I have a very good friend who is one class away from finishing the coursework for his DMin there. He got in under the (now cancelled, I believe) emphasis in Reformed Theology.


----------



## Soli Deo Gloria (Dec 22, 2011)

Thank you Charlie...that is good to hear.

Ben, has your friend enjoyed the program and his time at RTS? The current emphasis at RTS-Charlotte is Church Revitalization. However, one can choose to just pursue the general DMin and select any 4 electives plus the four required courses.

btw, I believe we were in a class together at SBTS. I graduated from SBTS in Dec. 2008. Did you take Brand's course on Augustine?


----------



## SolaScriptura (Dec 22, 2011)

Soli Deo Gloria said:


> Thank you Charlie...that is good to hear.
> 
> Ben, has your friend enjoyed the program and his time at RTS? The current emphasis at RTS-Charlotte is Church Revitalization. However, one can choose to just pursue the general DMin and select any 4 electives plus the four required courses.
> 
> btw, I believe we were in a class together at SBTS. I graduated from SBTS in Dec. 2008. Did you take Brand's course on Augustine?

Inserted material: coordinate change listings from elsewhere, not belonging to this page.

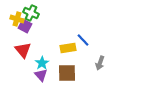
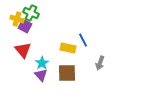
blue line: rotated 16 degrees clockwise
yellow rectangle: rotated 21 degrees clockwise
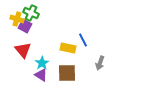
purple triangle: rotated 16 degrees counterclockwise
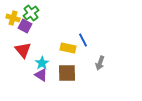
green cross: rotated 28 degrees clockwise
yellow cross: moved 4 px left, 1 px up
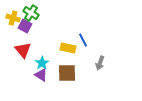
green cross: rotated 21 degrees counterclockwise
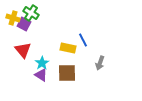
purple square: moved 1 px left, 2 px up
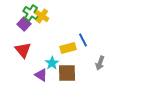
yellow cross: moved 29 px right, 2 px up; rotated 16 degrees clockwise
purple square: rotated 16 degrees clockwise
yellow rectangle: rotated 28 degrees counterclockwise
cyan star: moved 10 px right
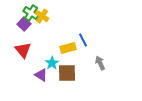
gray arrow: rotated 136 degrees clockwise
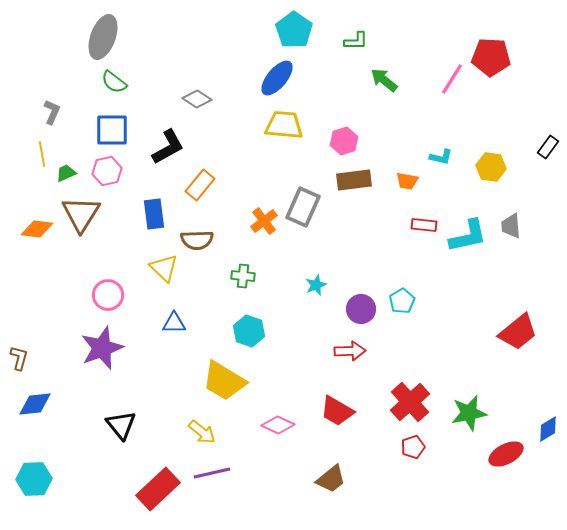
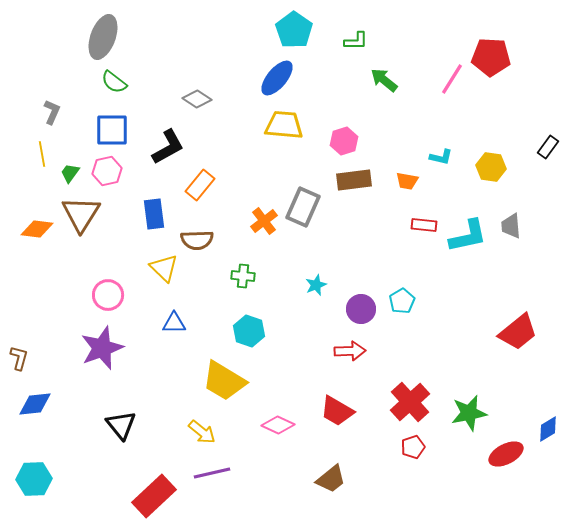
green trapezoid at (66, 173): moved 4 px right; rotated 30 degrees counterclockwise
red rectangle at (158, 489): moved 4 px left, 7 px down
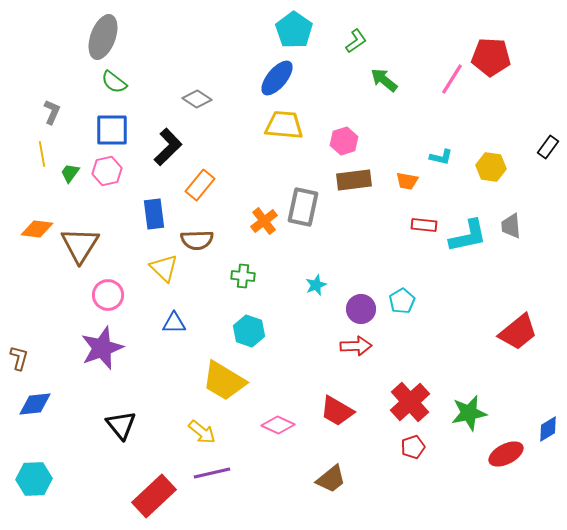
green L-shape at (356, 41): rotated 35 degrees counterclockwise
black L-shape at (168, 147): rotated 15 degrees counterclockwise
gray rectangle at (303, 207): rotated 12 degrees counterclockwise
brown triangle at (81, 214): moved 1 px left, 31 px down
red arrow at (350, 351): moved 6 px right, 5 px up
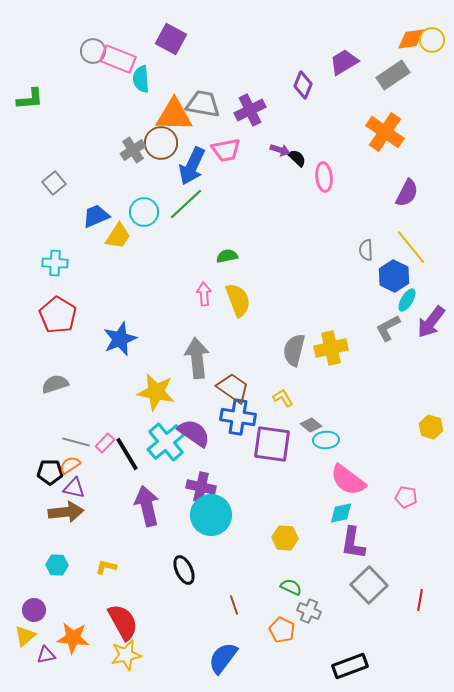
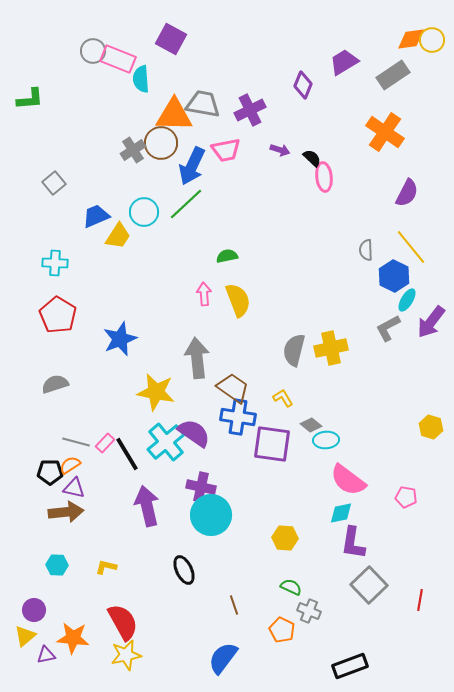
black semicircle at (297, 158): moved 15 px right
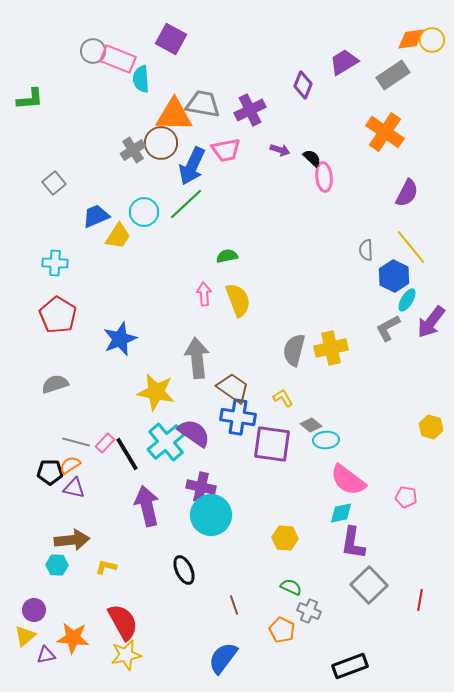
brown arrow at (66, 512): moved 6 px right, 28 px down
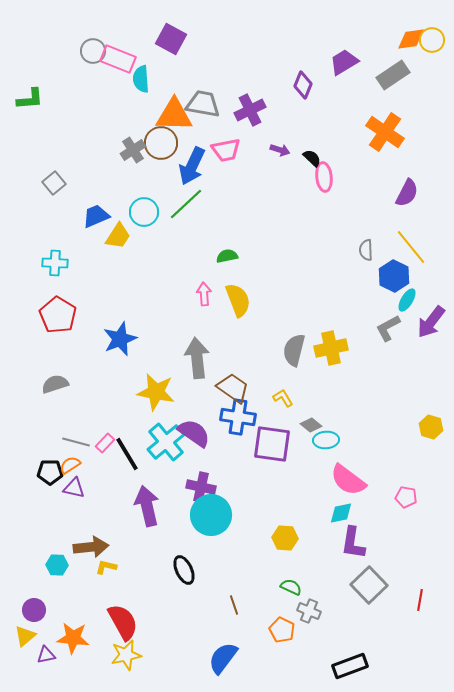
brown arrow at (72, 540): moved 19 px right, 7 px down
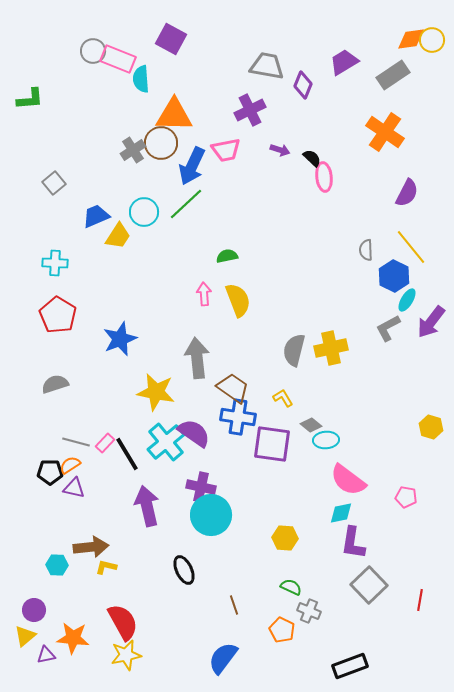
gray trapezoid at (203, 104): moved 64 px right, 38 px up
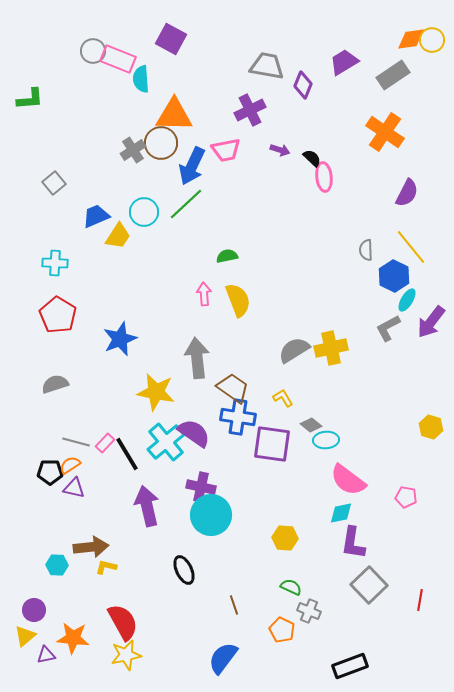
gray semicircle at (294, 350): rotated 44 degrees clockwise
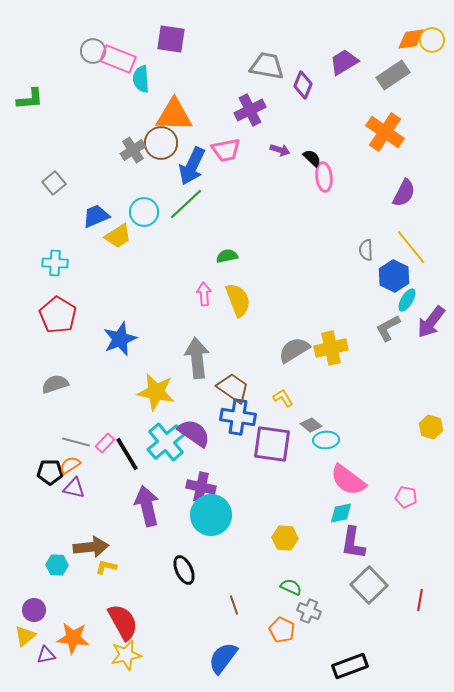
purple square at (171, 39): rotated 20 degrees counterclockwise
purple semicircle at (407, 193): moved 3 px left
yellow trapezoid at (118, 236): rotated 24 degrees clockwise
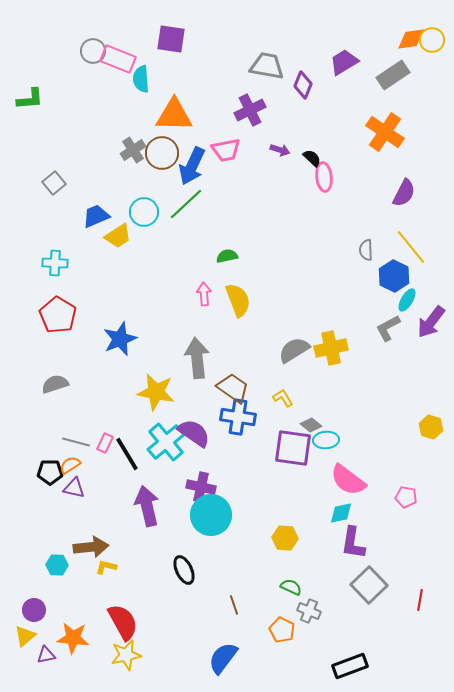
brown circle at (161, 143): moved 1 px right, 10 px down
pink rectangle at (105, 443): rotated 18 degrees counterclockwise
purple square at (272, 444): moved 21 px right, 4 px down
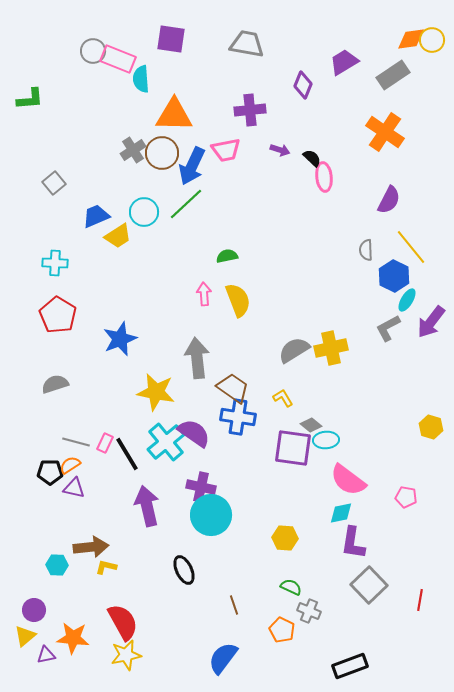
gray trapezoid at (267, 66): moved 20 px left, 22 px up
purple cross at (250, 110): rotated 20 degrees clockwise
purple semicircle at (404, 193): moved 15 px left, 7 px down
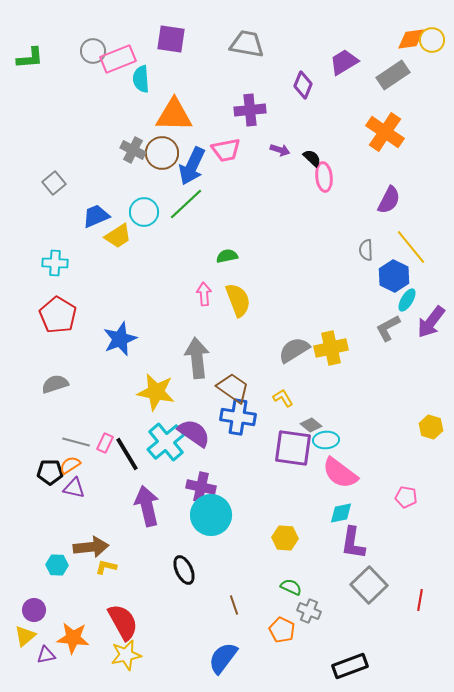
pink rectangle at (118, 59): rotated 44 degrees counterclockwise
green L-shape at (30, 99): moved 41 px up
gray cross at (133, 150): rotated 30 degrees counterclockwise
pink semicircle at (348, 480): moved 8 px left, 7 px up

My friend has thoroughly enjoyed his time at RTS. 

Yes, I took the course on Augustine... back in '05 I think. I don't remember you at all though. I must have made quite... an impression... for you to remember me over 6 years later.


----------



## Soli Deo Gloria (Dec 22, 2011)

SolaScriptura said:


> My friend has thoroughly enjoyed his time at RTS.
> 
> Yes, I took the course on Augustine... back in '05 I think. I don't remember you at all though. I must have made quite... an impression... for you to remember me over 6 years later.



That is good to know that about your friend. Thanks.

As for remembering you, I've been reading these boards for years (since around the time I was taking that course at Southern). I don't post that much but I've read some of your posts in the past and recognized you back around then as someone who was in the class.

Blessings to you and your ministry brother.


----------